I keep getting this "A network cable is unplugged" pop up on my task bar showing up every 45 seconds or so. I have a network of a MAC and a PC with a Cable modem and a D-Link Router. I use Dave software to transfer files between these two computers of mine. I am able to mount the PC share folder from my MAC, then sometimes transfer a file successfully. However if the "Network cable is unplugged" pop up shows up on my PC then the file transfer is immediately stopped. :sayno: I've tried replacing the Ethernet cable. Tried "repairing" the "Local area connection 2" on my PC but it doesn't fix it. If I turn off my MAC, then the pop up stops, but of course I can't transfer files to my MAC with it turned off! Something fishy goin' on here. 

Asus P4C800-E Deluxe
Intel 3 GHz P4

Mac G5


----------



## Blade_Jones (Feb 5, 2005)

OK. I tried bypassing the router and instead hooking the two computers together with just an Ethernet cable. Everything worked great. The "Network Cable is unplugged" warning stopped. I was able to transfer files perfectly. Of course if I want to get back on the Internet with my PC I have to unplug the Ethernet cable from my MAC and plug it back into the router. For now this is a fix that I can live with, although it's silly to have to repatch the cable each time. I just wish I knew the proximate cause of the problem.


----------



## JamesO (Mar 30, 2005)

If the problem did not show up when directly connecting the 2 machines, I see 2 possible issues.

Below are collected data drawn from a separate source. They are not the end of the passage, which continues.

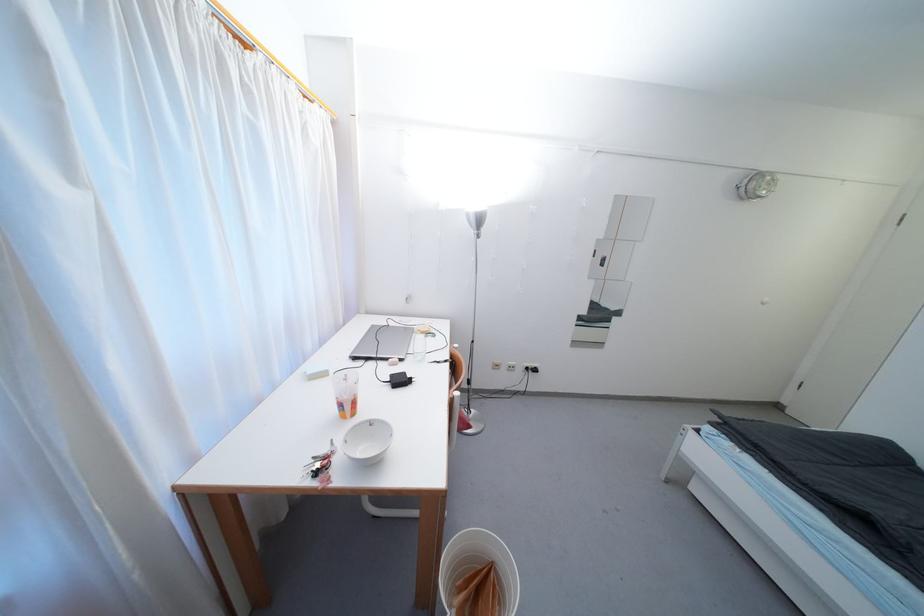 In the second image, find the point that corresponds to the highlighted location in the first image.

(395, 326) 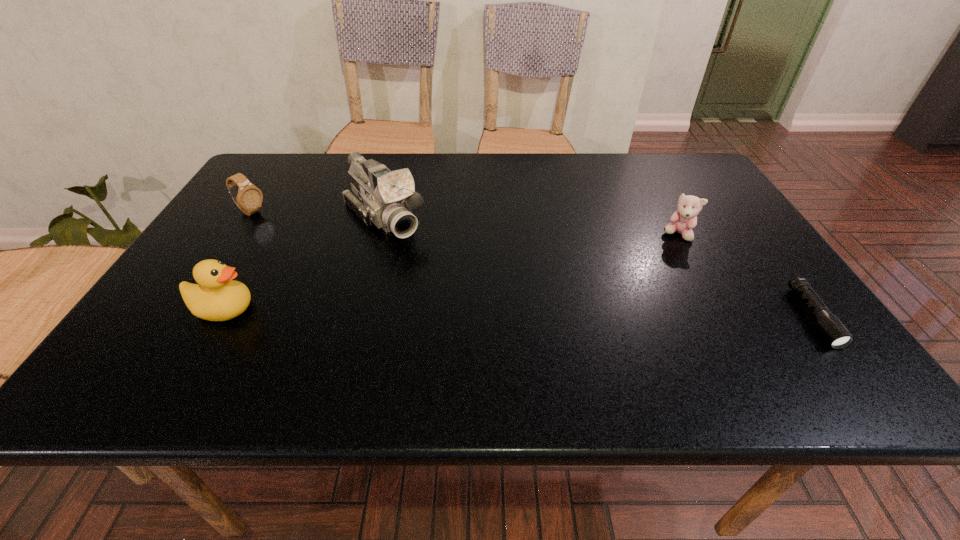 You are a GUI agent. You are given a task and a screenshot of the screen. Output one action in this format:
    pyautogui.click(x=<x>, y=<y>)
    Task: Click on the free space on the desktop that is between the fourth shortest object and the rightmost object and is positioned on the face of the watch
    
    Given the screenshot: What is the action you would take?
    pyautogui.click(x=439, y=313)

At what (x,y) coordinates should I click in order to perform the action: click on free spot on the desktop that is between the duck and the rightmost object and is positioned at the face of the teddy bear. Please return your answer as a coordinate pair (x, y). This screenshot has width=960, height=540. Looking at the image, I should click on (568, 314).

Where is `vacant spot on the desktop that is between the duck and the flashlight and is positioned on the front-facing side of the camcorder`? vacant spot on the desktop that is between the duck and the flashlight and is positioned on the front-facing side of the camcorder is located at coordinates pos(476,313). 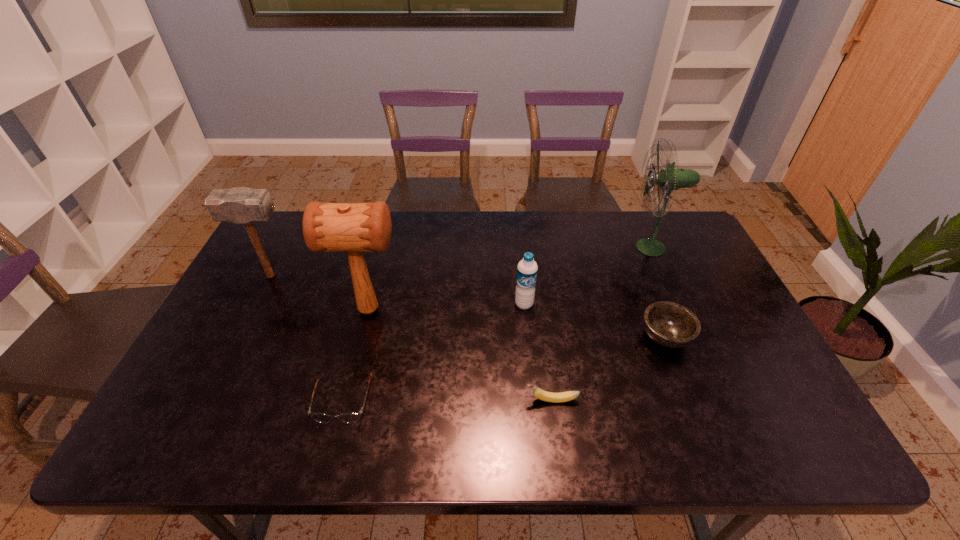 Where is `fan`? This screenshot has width=960, height=540. fan is located at coordinates (668, 179).

In order to click on the taller mallet in this screenshot , I will do `click(327, 227)`.

This screenshot has height=540, width=960. Identify the location of the right mallet. (327, 227).

Find the location of a particular element. Image resolution: width=960 pixels, height=540 pixels. the third tallest object is located at coordinates (240, 205).

This screenshot has width=960, height=540. I want to click on the leftmost object, so click(x=240, y=205).

What are the coordinates of `the fourth tallest object` in the screenshot? It's located at (527, 268).

Identify the location of bowl. (671, 325).

Where is `banana`? The image size is (960, 540). banana is located at coordinates (x=543, y=395).

The width and height of the screenshot is (960, 540). Identify the location of the shortest object. (352, 417).

Where is `free space located on the front-facing side of the fan`? This screenshot has height=540, width=960. free space located on the front-facing side of the fan is located at coordinates (585, 247). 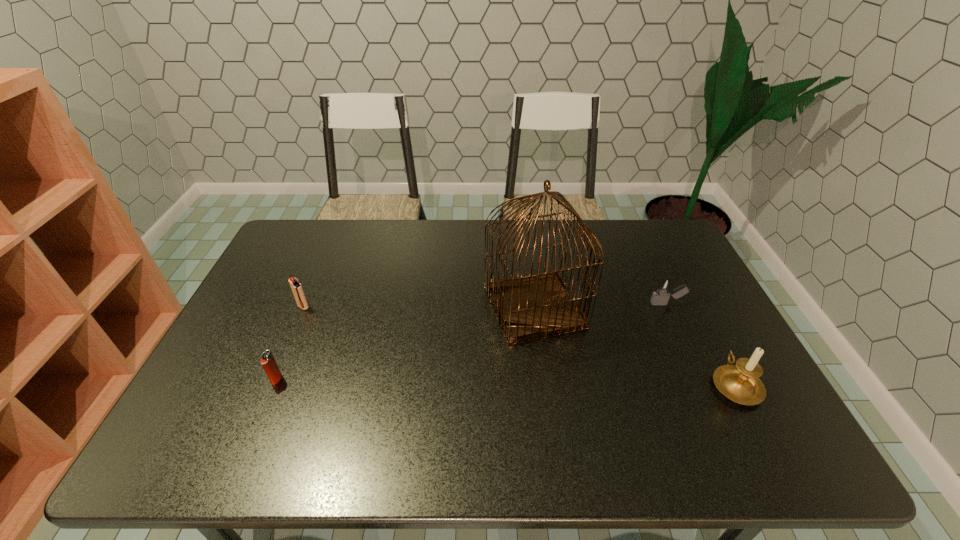 The width and height of the screenshot is (960, 540). Identify the location of free space located 0.380m on the back of the nearest igniter. (320, 276).

Locate an element on the screen. object situated at the left edge is located at coordinates (298, 292).

The height and width of the screenshot is (540, 960). Find the location of `candle holder that is at the right edge`. candle holder that is at the right edge is located at coordinates (740, 383).

The height and width of the screenshot is (540, 960). Find the location of `igniter situated at the right edge`. igniter situated at the right edge is located at coordinates (664, 286).

In the image, there is a desktop. Identify the location of blank space at the far edge. The image size is (960, 540). (424, 239).

Image resolution: width=960 pixels, height=540 pixels. Find the location of `free space at the left edge of the desktop`. free space at the left edge of the desktop is located at coordinates (283, 287).

The height and width of the screenshot is (540, 960). Find the location of `free space at the far left corner of the desktop`. free space at the far left corner of the desktop is located at coordinates (300, 237).

You are a GUI agent. You are given a task and a screenshot of the screen. Output one action in this format:
    pyautogui.click(x=<x>, y=<y>)
    Task: Click on the vacant space in between the third object from left to right and the second tallest object
    The height and width of the screenshot is (540, 960).
    Given the screenshot: What is the action you would take?
    pyautogui.click(x=635, y=346)

Find the location of `unoccupied position between the candle holder and the birdcage`. unoccupied position between the candle holder and the birdcage is located at coordinates (635, 346).

Identify the location of free space that is in between the tallest object and the nearest igniter. The image size is (960, 540). (405, 343). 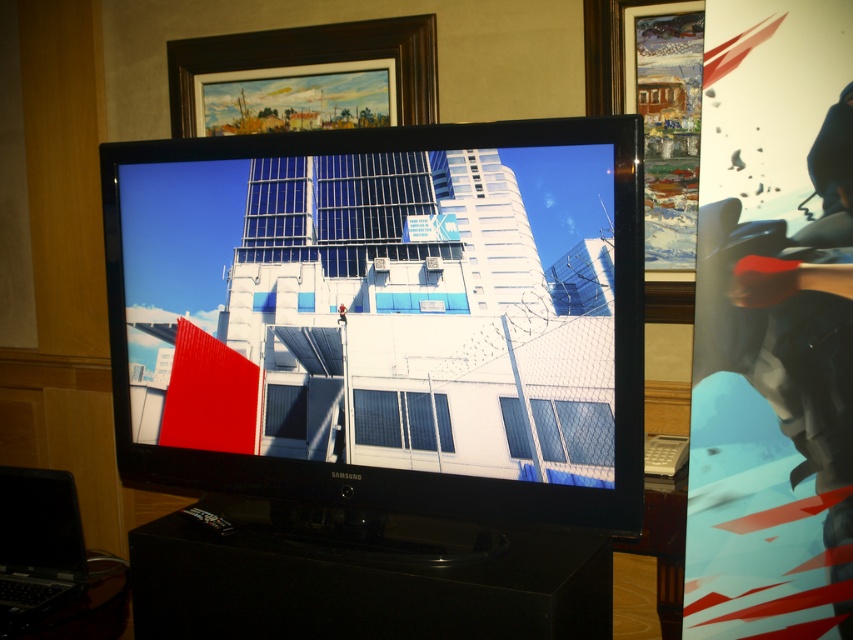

1 - A flaky Ethernet cable. Try swapping the Ethernet cables between the 2 machines.

2 - Something is up with the router. Is the firmware up to date? Maybe you are overloading the routers processor when locally transferring files?? This may be a lower end router that does not expect much traffic from the WAN interface and they did not put a robust CPU in it?

JamesO


----------



## Terrister (Apr 18, 2005)

Try the pc on a different port on your router. If this does not work, see below.

You may need to do a reset on the router. You should see a button on the back or bottom. You will have to reconfigure the router after doing this.


----------